Much time has elapsed since I last wrote here. I have been somewhat busy - I’ve moved across the country and have officially joined the ongoing effort to solve alignment. It’s been reassuring, to say the least, to find that there are others hard at work on this problem, even if there are fewer than I’d like. But without further ado: welcome back to Gaspode’s Gormful Guesswork!

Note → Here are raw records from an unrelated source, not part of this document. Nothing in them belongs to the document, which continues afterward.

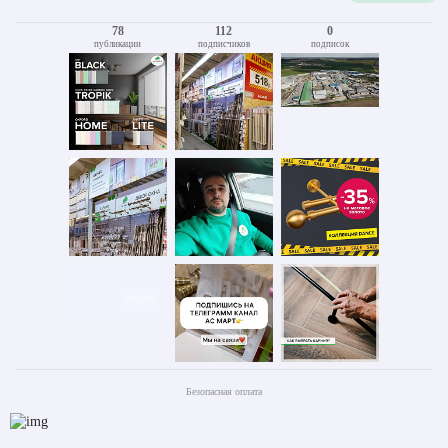
78
112
0
публикации
подписчиков
подписок
Безопасная оплата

the big picture of AI alignment
I’ve outlined my view of artificial general intelligence and AI alignment before, but I’ll give a brief summary here. I believe that we have passed a critical point, past which there remain no significant economic incentive barriers to the development of AGI. I think we are very close to constructing autonomous agentic systems, not least because the major labs have kicked off an AI arms race, and can’t coordinate to slow down due to Molochian effects. I think the default outcome of building such a system will be quite terrible indeed.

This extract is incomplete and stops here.